Hoy,
en su 50.º aniverario, celebro la publicación de un disco de tan
solo 28 minutos de duración, sencillo y honesto como pocos, que
ciertamente posee el rango de obra de culto: Pink Moon (1972), de Nick Drake. Tras publicar dos álbumes que recibieron una
acogida más bien tibia, el cantante y compositor de 24 años quiso
crear algo distinto que revelara sin ornamentos cómo se sentía por
entonces. En el otoño de 1971, el estudio Sound Techniques de
Londres estaba reservado durante todo el día, de ahí que, a finales
de octubre, Drake y el ingeniero y productor John Wood acudieron a
las 23:00 horas para grabar la mitad de las piezas. Completaron el
trabajo al día siguiente. Dos noches, cuatro horas en total, la voz
de Drake, su guitarra acústica y unas pocas notas de piano en solo
uno de los cortes. Tímido e introvertido, a través de su arte, el
joven músico exteriorizó aquí varias de sus aflicciones, como la
pesadumbre por el escaso reconocimiento que obtuvieron sus canciones,
el molesto contacto con la prensa o su inseguridad en las actuaciones
en vivo. Fue su último disco. Dos años más tarde, profundamente
deprimido, murió por una sobredosis de fármacos.

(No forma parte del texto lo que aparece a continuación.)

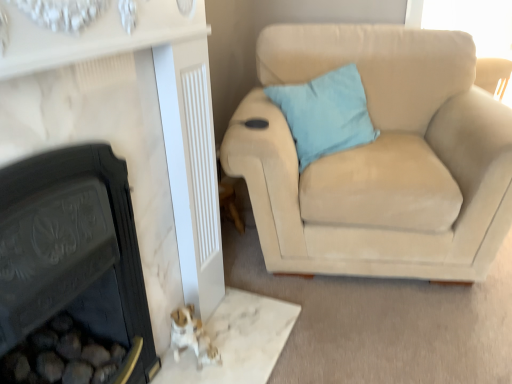 Question: Can you confirm if matte black fireplace at lower left, the second fireplace in the left-to-right sequence, is smaller than black cast iron fireplace at lower left, the second fireplace positioned from the right?

Choices:
 (A) yes
 (B) no

Answer: (B)

Question: Is matte black fireplace at lower left, the second fireplace in the left-to-right sequence, behind black cast iron fireplace at lower left, which is the 1th fireplace in left-to-right order?

Choices:
 (A) no
 (B) yes

Answer: (A)

Question: Would you consider matte black fireplace at lower left, the second fireplace in the left-to-right sequence, to be distant from black cast iron fireplace at lower left, which is the 1th fireplace in left-to-right order?

Choices:
 (A) yes
 (B) no

Answer: (B)

Question: Is matte black fireplace at lower left, positioned as the first fireplace in right-to-left order, thinner than black cast iron fireplace at lower left, the second fireplace positioned from the right?

Choices:
 (A) yes
 (B) no

Answer: (A)

Question: Could you tell me if matte black fireplace at lower left, the second fireplace in the left-to-right sequence, is turned towards black cast iron fireplace at lower left, which is the 1th fireplace in left-to-right order?

Choices:
 (A) yes
 (B) no

Answer: (A)

Question: In terms of size, does light blue fabric pillow at upper right appear bigger or smaller than black cast iron fireplace at lower left, which is the 1th fireplace in left-to-right order?

Choices:
 (A) small
 (B) big

Answer: (A)

Question: From the image's perspective, is light blue fabric pillow at upper right positioned above or below black cast iron fireplace at lower left, which is the 1th fireplace in left-to-right order?

Choices:
 (A) above
 (B) below

Answer: (A)

Question: From a real-world perspective, is light blue fabric pillow at upper right positioned above or below black cast iron fireplace at lower left, the second fireplace positioned from the right?

Choices:
 (A) below
 (B) above

Answer: (B)

Question: In the image, is light blue fabric pillow at upper right positioned in front of or behind black cast iron fireplace at lower left, which is the 1th fireplace in left-to-right order?

Choices:
 (A) front
 (B) behind

Answer: (B)

Question: Is point (278, 92) positioned closer to the camera than point (440, 82)?

Choices:
 (A) closer
 (B) farther

Answer: (A)

Question: Considering their positions, is light blue fabric pillow at upper right located in front of or behind suede beige couch at right?

Choices:
 (A) behind
 (B) front

Answer: (A)

Question: From a real-world perspective, is light blue fabric pillow at upper right above or below suede beige couch at right?

Choices:
 (A) below
 (B) above

Answer: (B)

Question: Considering the positions of light blue fabric pillow at upper right and suede beige couch at right in the image, is light blue fabric pillow at upper right bigger or smaller than suede beige couch at right?

Choices:
 (A) big
 (B) small

Answer: (B)

Question: Is black cast iron fireplace at lower left, which is the 1th fireplace in left-to-right order, wider or thinner than suede beige couch at right?

Choices:
 (A) wide
 (B) thin

Answer: (B)

Question: From a real-world perspective, relative to suede beige couch at right, is black cast iron fireplace at lower left, which is the 1th fireplace in left-to-right order, vertically above or below?

Choices:
 (A) above
 (B) below

Answer: (B)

Más allá de su desdichada crónica y del aura enigmática que le atribuimos los melómanos, Nick Drake nos legó —como un mensaje en una botella— un álbum de delicado y embriagador folk, lleno de melodías evocadoras, barnizadas por una bella, frágil y susurrante voz. Once melancólicas canciones que me invocan el sentimiento de "saudade", propio de la cultura portuguesa: un placer que se padece y una tristeza cautivadora.